--- INPUT MATERIAL Enclosed Below ---

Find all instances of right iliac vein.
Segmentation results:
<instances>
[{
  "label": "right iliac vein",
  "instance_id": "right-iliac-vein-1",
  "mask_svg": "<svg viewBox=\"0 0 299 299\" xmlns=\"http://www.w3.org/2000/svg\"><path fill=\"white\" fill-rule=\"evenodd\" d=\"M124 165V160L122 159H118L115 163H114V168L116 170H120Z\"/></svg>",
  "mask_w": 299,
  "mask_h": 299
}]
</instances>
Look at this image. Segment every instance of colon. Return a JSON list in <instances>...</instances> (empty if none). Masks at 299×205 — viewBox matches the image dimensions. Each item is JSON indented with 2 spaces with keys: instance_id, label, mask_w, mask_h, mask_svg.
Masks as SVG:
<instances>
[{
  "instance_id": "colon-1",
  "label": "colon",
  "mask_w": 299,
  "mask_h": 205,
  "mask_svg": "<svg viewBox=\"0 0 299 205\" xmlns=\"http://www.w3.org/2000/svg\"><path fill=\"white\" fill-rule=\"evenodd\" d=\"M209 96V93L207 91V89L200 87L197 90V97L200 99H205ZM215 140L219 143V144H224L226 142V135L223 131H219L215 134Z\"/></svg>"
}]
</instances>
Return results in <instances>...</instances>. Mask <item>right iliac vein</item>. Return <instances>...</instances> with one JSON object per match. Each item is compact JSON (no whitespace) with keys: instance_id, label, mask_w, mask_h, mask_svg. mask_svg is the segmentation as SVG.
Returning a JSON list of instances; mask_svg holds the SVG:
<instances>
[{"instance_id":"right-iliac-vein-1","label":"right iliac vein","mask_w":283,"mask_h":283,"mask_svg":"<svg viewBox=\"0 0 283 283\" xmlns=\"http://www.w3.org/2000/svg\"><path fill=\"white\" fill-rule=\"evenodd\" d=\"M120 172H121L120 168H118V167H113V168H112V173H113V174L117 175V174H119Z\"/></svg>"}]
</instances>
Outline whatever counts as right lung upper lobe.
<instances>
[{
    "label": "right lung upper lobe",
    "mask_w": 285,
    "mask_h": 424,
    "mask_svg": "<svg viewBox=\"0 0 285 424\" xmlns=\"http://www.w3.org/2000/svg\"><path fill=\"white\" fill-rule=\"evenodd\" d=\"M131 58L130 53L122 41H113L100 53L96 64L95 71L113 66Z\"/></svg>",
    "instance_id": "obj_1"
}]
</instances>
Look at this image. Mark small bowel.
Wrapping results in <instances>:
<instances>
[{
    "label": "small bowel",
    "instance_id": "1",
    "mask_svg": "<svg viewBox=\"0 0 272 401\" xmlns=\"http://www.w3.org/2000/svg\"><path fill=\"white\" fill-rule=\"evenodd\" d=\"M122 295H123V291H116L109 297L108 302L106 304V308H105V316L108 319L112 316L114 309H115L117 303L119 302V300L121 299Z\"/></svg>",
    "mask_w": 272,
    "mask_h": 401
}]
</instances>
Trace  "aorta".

--- End of Enclosed INPUT MATERIAL ---

PROBLEM REQUIREMENTS
Print nothing but the lines from the one containing "Outline whatever counts" through the end of the listing above, exactly as written.

RESULT FOR THIS TASK
Outline whatever counts as right lung upper lobe.
<instances>
[{
    "label": "right lung upper lobe",
    "mask_w": 285,
    "mask_h": 424,
    "mask_svg": "<svg viewBox=\"0 0 285 424\" xmlns=\"http://www.w3.org/2000/svg\"><path fill=\"white\" fill-rule=\"evenodd\" d=\"M131 58L130 53L122 41H113L100 53L96 64L95 71L113 66Z\"/></svg>",
    "instance_id": "obj_1"
}]
</instances>
Look at this image. Mark small bowel.
Wrapping results in <instances>:
<instances>
[{
    "label": "small bowel",
    "instance_id": "1",
    "mask_svg": "<svg viewBox=\"0 0 272 401\" xmlns=\"http://www.w3.org/2000/svg\"><path fill=\"white\" fill-rule=\"evenodd\" d=\"M122 295H123V291H116L109 297L108 302L106 304V308H105V316L108 319L112 316L114 309H115L117 303L119 302V300L121 299Z\"/></svg>",
    "mask_w": 272,
    "mask_h": 401
}]
</instances>
Trace  "aorta".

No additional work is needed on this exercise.